[Stored data entries]
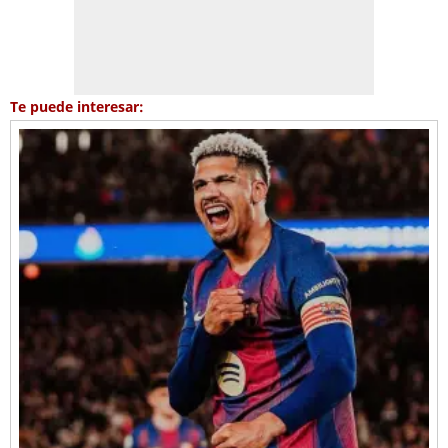
Te puede interesar:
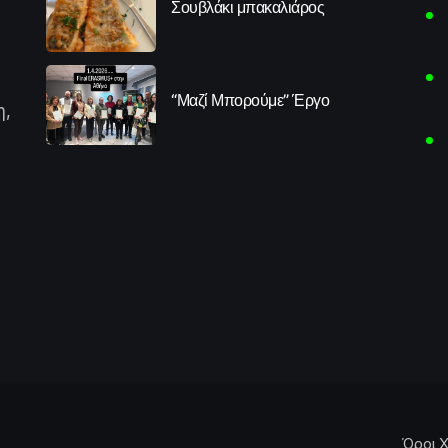
Σουβλάκι μπακαλιάρος
“Μαζί Μπορούμε” Έργο
η,
Όροι Χ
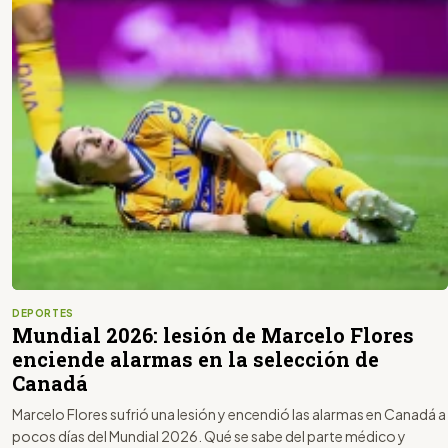
DEPORTES
Mundial 2026: lesión de Marcelo Flores
enciende alarmas en la selección de
Canadá
Marcelo Flores sufrió una lesión y encendió las alarmas en Canadá a
pocos días del Mundial 2026. Qué se sabe del parte médico y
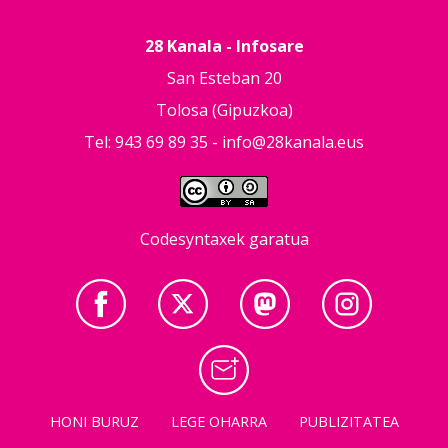
28 Kanala - Infosare
San Esteban 20
Tolosa (Gipuzkoa)
Tel: 943 69 89 35 -
info@28kanala.eus
Codesyntaxek garatua
HONI BURUZ
LEGE OHARRA
PUBLIZITATEA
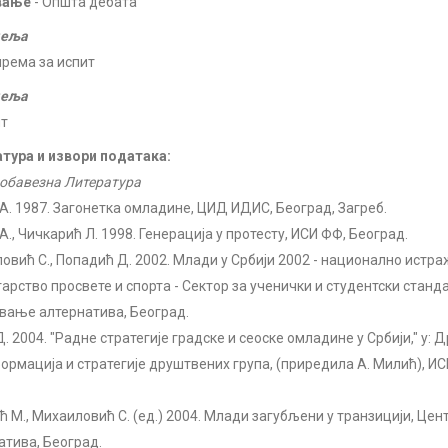
вање
- Општа дебата
деља
према за испит
деља
ит
тура и извори података:
обавезна Литература
А. 1987. Загонетка омладине, ЦИД ИДИС, Београд, Загреб.
., Чичкарић Л. 1998. Генерација у протесту, ИСИ ФФ, Београд.
овић С., Попадић Д. 2002. Млади у Србији 2002 - национално ист
арство просвете и спорта - Сектор за ученички и студентски станд
вање алтернатива, Београд.
. 2004. "Радне стратегије градске и сеоске омладине у Србији," у:
ормација и стратегије друштвених група, (приредила А. Милић), ИС
ћ М., Михаиловић С. (ед.) 2004. Млади загубљени у транзицији, Це
атива, Београд.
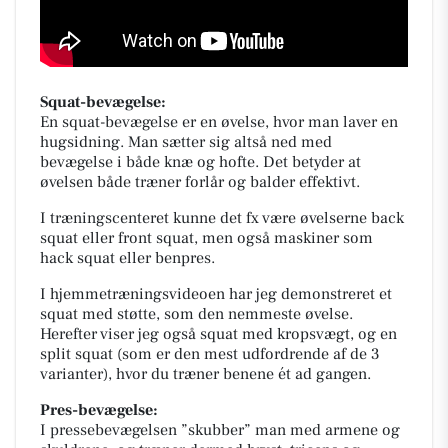
Squat-bevægelse:
En squat-bevægelse er en øvelse, hvor man laver en
hugsidning. Man sætter sig altså ned med
bevægelse i både knæ og hofte. Det betyder at
øvelsen både træner forlår og balder effektivt.
I træningscenteret kunne det fx være øvelserne back
squat eller front squat, men også maskiner som
hack squat eller benpres.
I hjemmetræningsvideoen har jeg demonstreret et
squat med støtte, som den nemmeste øvelse.
Herefter viser jeg også squat med kropsvægt, og en
split squat (som er den mest udfordrende af de 3
varianter), hvor du træner benene ét ad gangen.
Pres-bevægelse:
I pressebevægelsen ”skubber” man med armene og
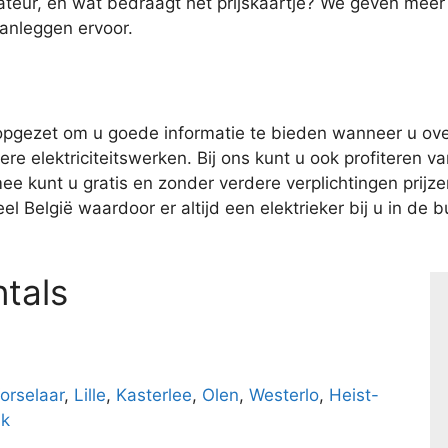
ateur, en wat bedraagt het prijskaartje? We geven meer
aanleggen ervoor.
pgezet om u goede informatie te bieden wanneer u over
e elektriciteitswerken. Bij ons kunt u ook profiteren van
kunt u gratis en zonder verdere verplichtingen prijzen 
l België waardoor er altijd een elektrieker bij u in de bu
tals
orselaar
,
Lille
,
Kasterlee
,
Olen
,
Westerlo
,
Heist-
k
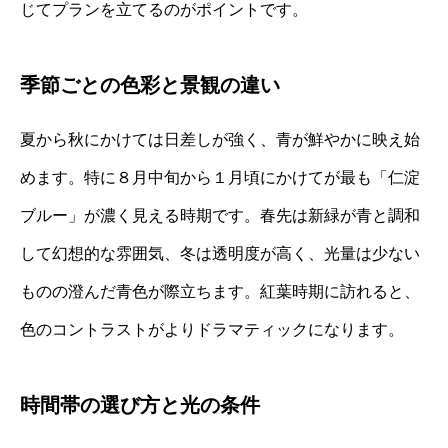
じてプランを立てるのがポイントです。
季節ごとの色彩と景観の違い
夏から秋にかけては日差しが強く、青が鮮やかに映え始
めます。特に８月中旬から１月頃にかけてが最も「仁淀
ブルー」が濃く見える時期です。春先は新緑が青と調和
して幻想的な雰囲気、冬は透明度が高く、光量は少ない
ものの澄んだ青色が際立ちます。紅葉時期に訪れると、
色のコントラストがよりドラマティックになります。
時間帯の選び方と光の条件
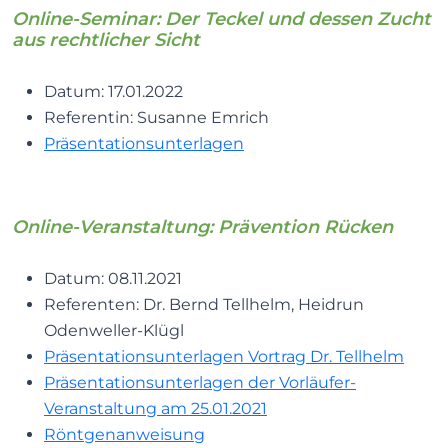
Online-Seminar: Der Teckel und dessen Zucht
aus rechtlicher Sicht
Datum: 17.01.2022
Referentin: Susanne Emrich
Präsentationsunterlagen
Online-Veranstaltung: Prävention Rücken
Datum: 08.11.2021
Referenten: Dr. Bernd Tellhelm, Heidrun
Odenweller-Klügl
Präsentationsunterlagen Vortrag Dr. Tellhelm
Präsentationsunterlagen der Vorläufer-
Veranstaltung am 25.01.2021
Röntgenanweisung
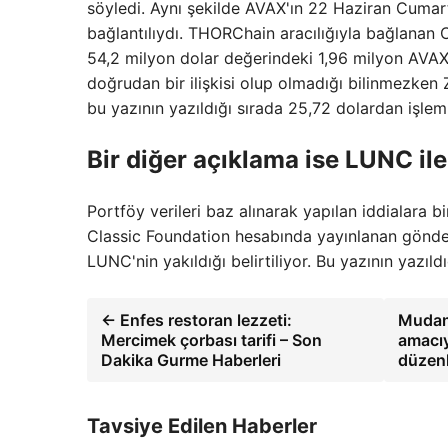
söyledi. Aynı şekilde AVAX'ın 22 Haziran Cumar
bağlantılıydı. THORChain aracılığıyla bağlanan
54,2 milyon dolar değerindeki 1,96 milyon AVAX 
doğrudan bir ilişkisi olup olmadığı bilinmezken 
bu yazının yazıldığı sırada 25,72 dolardan işlem
Bir diğer açıklama ise LUNC ile 
Portföy verileri baz alınarak yapılan iddialara 
Classic Foundation hesabında yayınlanan gönder
LUNC'nin yakıldığı belirtiliyor. Bu yazının yazıl
← Enfes restoran lezzeti:
Mudany
Mercimek çorbası tarifi – Son
amacıy
Dakika Gurme Haberleri
düzen
Tavsiye Edilen Haberler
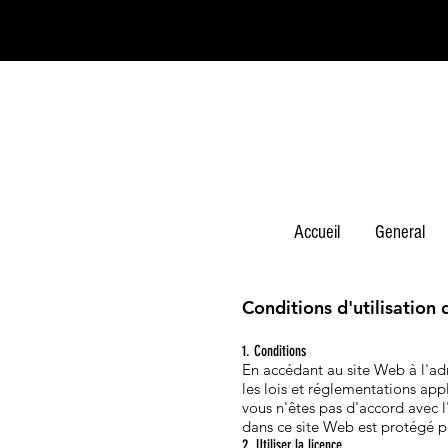
Accueil
General
Conditions d'utilisation
1. Conditions
En accédant au site Web à l'a
les lois et réglementations app
vous n'êtes pas d'accord avec l'
dans ce site Web est protégé pa
2. Utiliser la licence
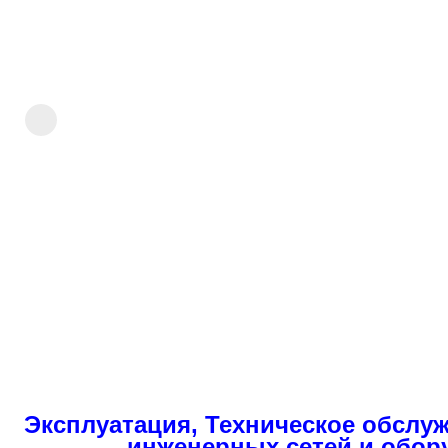
Эксплуатация, Техническое обслу
инженерных сетей и обор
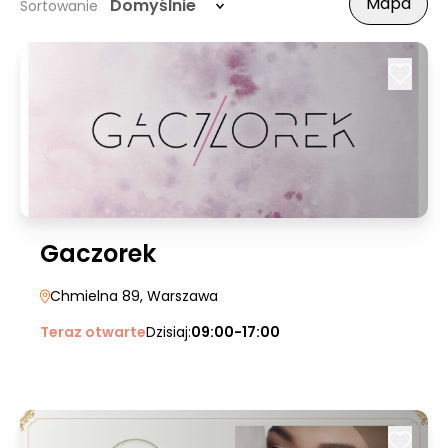
Mapa
Domyślnie
Sortowanie
Gaczorek
Chmielna 89
, Warszawa
Teraz otwarte
Dzisiaj:
09:00-17:00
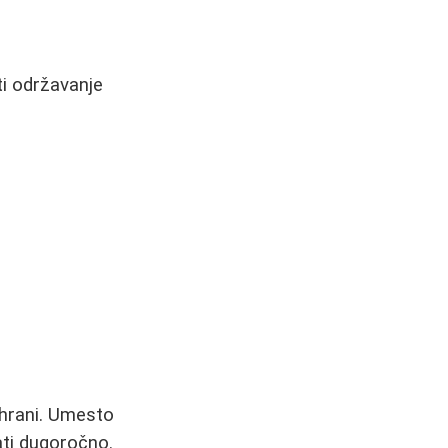
i održavanje
shrani. Umesto
ati dugoročno.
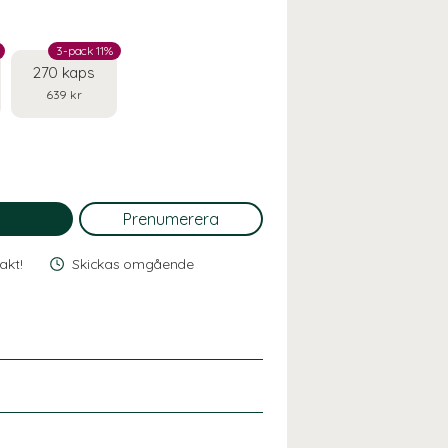
3-pack 11%
270 kaps
639 kr
rakt!
Skickas omgående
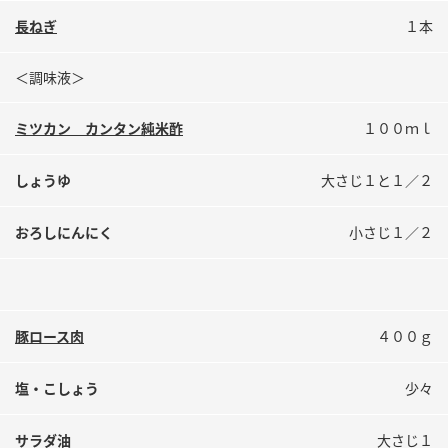
鍋奉行マニュアル
ミツカン公式通販
長ねぎ
１本
ミツカンのCM
キッザニア東京「ぽん酢工房」
＜調味液＞
ロングセラー商品 ＋ おすすめレシピ
人気商品 ＋ おすすめレシピ
ミツカン カンタン純米酢
１００ｍｌ
しょうゆ
大さじ１と１／２
検索
おろしにんにく
小さじ１／２
業務用サイト
ミツカングループについて
製造所固有記号一覧
豚ロース肉
４００ｇ
塩・こしょう
少々
サラダ油
大さじ１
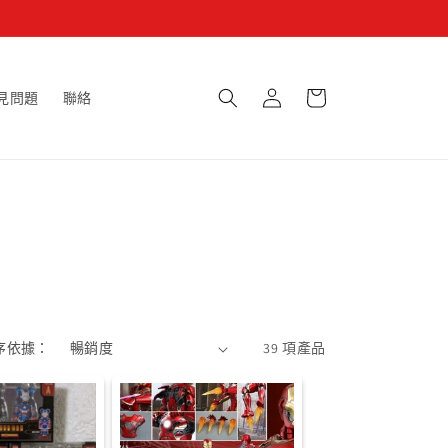
購
登
物
見問題
聯絡
入
車
序依據：
39 項產品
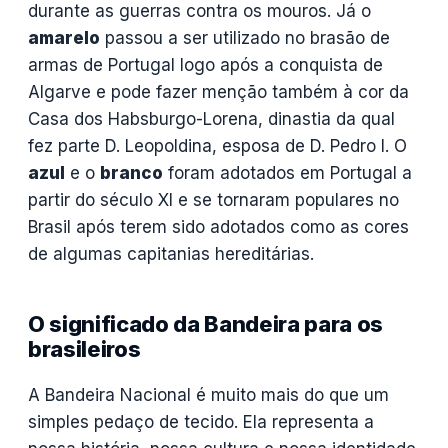
durante as guerras contra os mouros. Já o
amarelo
passou a ser utilizado no brasão de
armas de Portugal logo após a conquista de
Algarve e pode fazer menção também à cor da
Casa dos Habsburgo-Lorena, dinastia da qual
fez parte D. Leopoldina, esposa de D. Pedro I. O
azul
e o
branco
foram adotados em Portugal a
partir do século XI e se tornaram populares no
Brasil após terem sido adotados como as cores
de algumas capitanias hereditárias.
O significado da Bandeira para os
brasileiros
A Bandeira Nacional é muito mais do que um
simples pedaço de tecido. Ela representa a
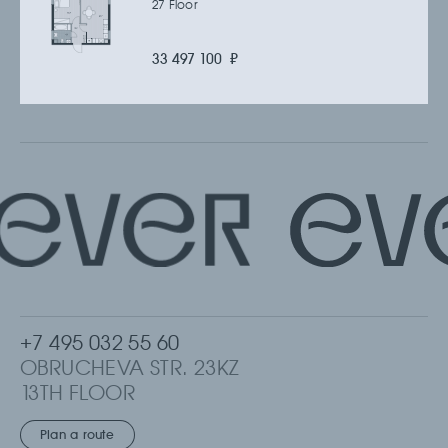
27 Floor
33 497 100
₽
+7 495 032 55 60
OBRUCHEVA STR. 23KZ
13TH FLOOR
MOSCOW, RUSSIA
Plan a route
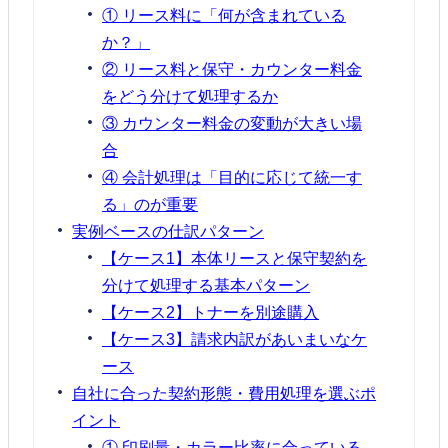
① リース料に「何が含まれている
か？」
② リース料と保守・カウンター料金
をどう分けて処理するか
③ カウンター料金の変動が大きい場
合
④ 会計処理は「目的に応じて統一す
る」のが重要
実例ベースの仕訳パターン
【ケース1】本体リースと保守契約を
分けて処理する基本パターン
【ケース2】トナーを別途購入
【ケース3】請求内訳があいまいなケ
ース
自社に合った契約形態・費用処理を選ぶポ
イント
① 印刷量・カラー比率に合っている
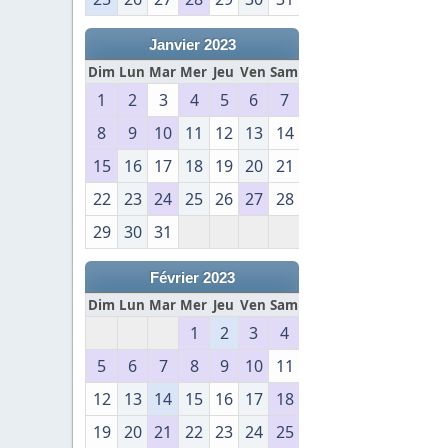
Janvier 2023
Dim
Lun
Mar
Mer
Jeu
Ven
Sam
1
2
3
4
5
6
7
8
9
10
11
12
13
14
15
16
17
18
19
20
21
22
23
24
25
26
27
28
29
30
31
Février 2023
Dim
Lun
Mar
Mer
Jeu
Ven
Sam
1
2
3
4
5
6
7
8
9
10
11
12
13
14
15
16
17
18
19
20
21
22
23
24
25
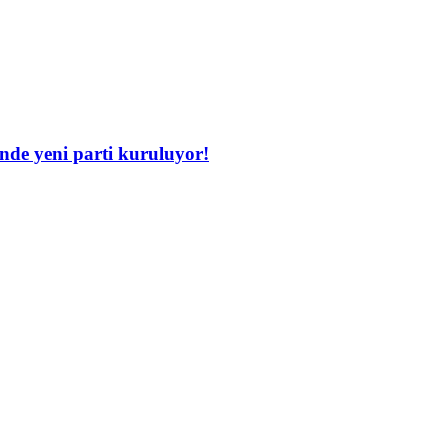
inde yeni parti kuruluyor!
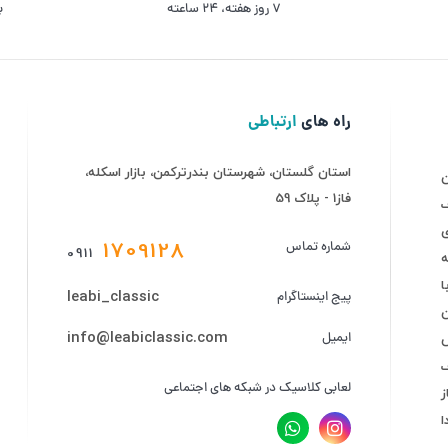
۷ روز ﻫﻔﺘﻪ، ۲۴ ﺳﺎﻋﺘﻪ
ب
راه های
ارتباطی
استان گلستان، شهرستان بندرترکمن، بازار اسکله،
فاز1 - پلاک 59
ف
ی
1709128
شماره تماس
0911
ه
leabi_classic
پیج اینستاگرام
info@leabiclassic.com
ایمیل
ض
لعابی کلاسیک در شبکه های اجتماعی
ز
ا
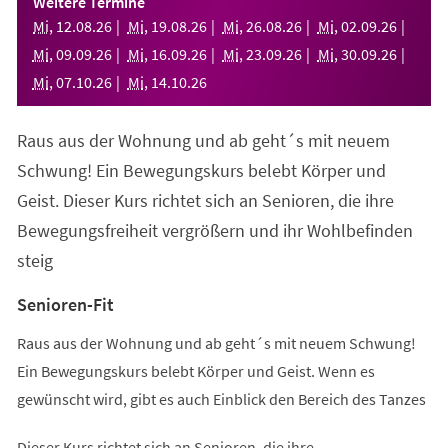
Weitere Termine
neuen
Mi
,
12
.
08
.
26
Mi
,
19
.
08
.
26
Mi
,
26
.
08
.
26
Mi
,
02
.
09
.
26
Tab)
Mi
,
09
.
09
.
26
Mi
,
16
.
09
.
26
Mi
,
23
.
09
.
26
Mi
,
30
.
09
.
26
Mi
,
07
.
10
.
26
Mi
,
14
.
10
.
26
Raus aus der Wohnung und ab geht´s mit neuem
Schwung! Ein Bewegungskurs belebt Körper und
Geist. Dieser Kurs richtet sich an Senioren, die ihre
Bewegungsfreiheit vergrößern und ihr Wohlbefinden
steig
Senioren-Fit
Raus aus der Wohnung und ab geht´s mit neuem Schwung!
Ein Bewegungskurs belebt Körper und Geist. Wenn es
gewünscht wird, gibt es auch Einblick den Bereich des Tanzes
Dieser Kurs richtet sich an Senioren, die ihre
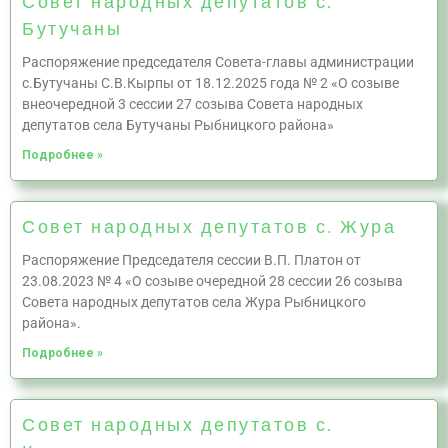
Совет народных депутатов с.
Бутучаны
Распоряжение председателя Совета-главы администрации
с.Бутучаны С.В.Кырпы от 18.12.2025 года № 2 «О созыве
внеочередной 3 сессии 27 созыва Совета народных
депутатов села Бутучаны Рыбницкого района»
Подробнее »
Совет народных депутатов с. Жура
Распоряжение Председателя сессии В.П. Платон от
23.08.2023 № 4 «О созыве очередной 28 сессии 26 созыва
Совета народных депутатов села Жура Рыбницкого
района».
Подробнее »
Совет народных депутатов с.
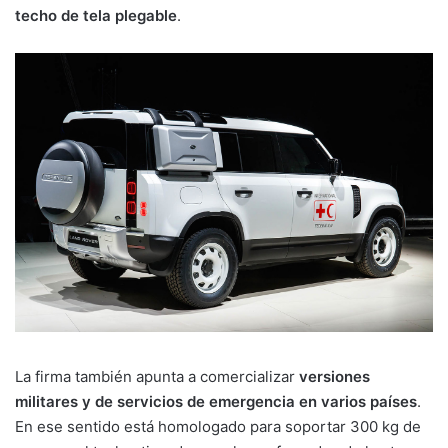
techo de tela plegable
.
La firma también apunta a comercializar
versiones
militares y de servicios de emergencia en varios países
.
En ese sentido está homologado para soportar 300 kg de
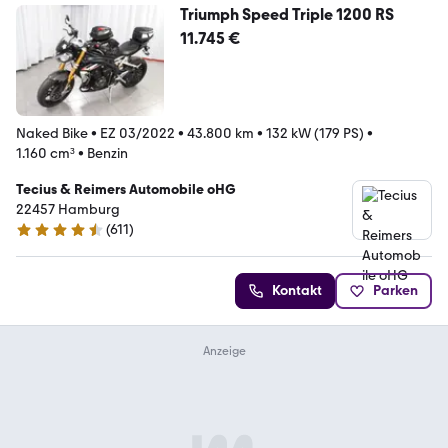
Triumph Speed Triple 1200 RS
11.745 €
Naked Bike
•
EZ 03/2022
•
43.800 km
•
132 kW (179 PS)
•
1.160 cm³
•
Benzin
Tecius & Reimers Automobile oHG
22457 Hamburg
(
611
)
4.6 Sterne
Kontakt
Parken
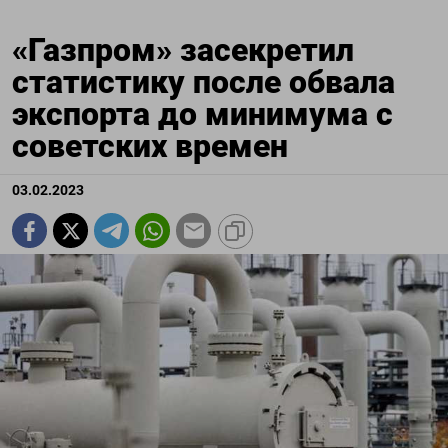
«Газпром» засекретил
статистику после обвала
экспорта до минимума c
советских времен
03.02.2023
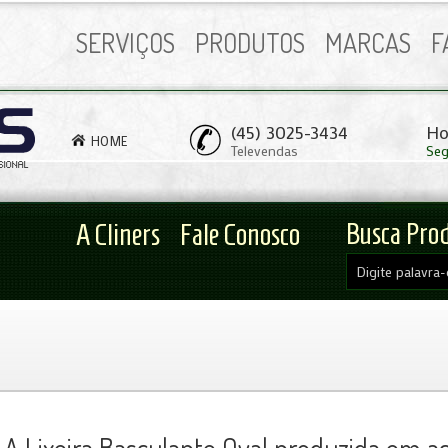
SERVIÇOS
PRODUTOS
MARCAS
F
(45) 3025-3434
Ho
HOME
Televendas
Seg
Busca Pro
A Cliners
Fale Conosco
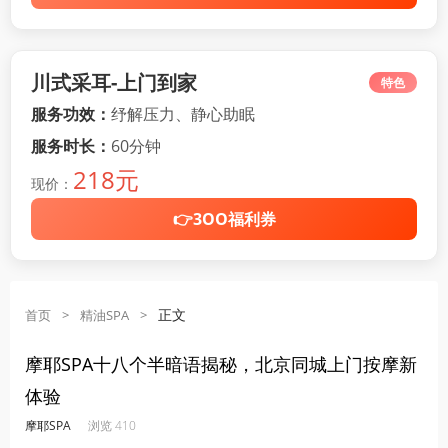
川式采耳-上门到家
特色
服务功效：
纾解压力、静心助眠
服务时长：
60分钟
218元
现价：
👉3OO福利券
正文
首页
>
精油SPA
>
摩耶SPA十八个半暗语揭秘，北京同城上门按摩新
体验
·
·
·
·
摩耶SPA
浏览 410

:: WHAT YOU SHOULD DO ::
In the answer, include exactly the lines from the top of the entries through the line containing "А. 1987. Загонетка", and nothing else, not even the pictures.

:: ANSWER SPACE ::
Te puede interesar:
Σουβλάκι μπακαλιάρος
“Μαζί Μπορούμε” Έργο
η,
Όροι Χ
DEPORTES
Mundial 2026: lesión de Marcelo Flores
enciende alarmas en la selección de
Canadá
Marcelo Flores sufrió una lesión y encendió las alarmas en Canadá a
pocos días del Mundial 2026. Qué se sabe del parte médico y
28 Kanala - Infosare
San Esteban 20
Tolosa (Gipuzkoa)
Tel: 943 69 89 35 -
info@28kanala.eus
Codesyntaxek garatua
HONI BURUZ
LEGE OHARRA
PUBLIZITATEA
вање
- Општа дебата
деља
према за испит
деља
ит
тура и извори података:
обавезна Литература
А. 1987. Загонетка омладине, ЦИД ИДИС, Београд, Загреб.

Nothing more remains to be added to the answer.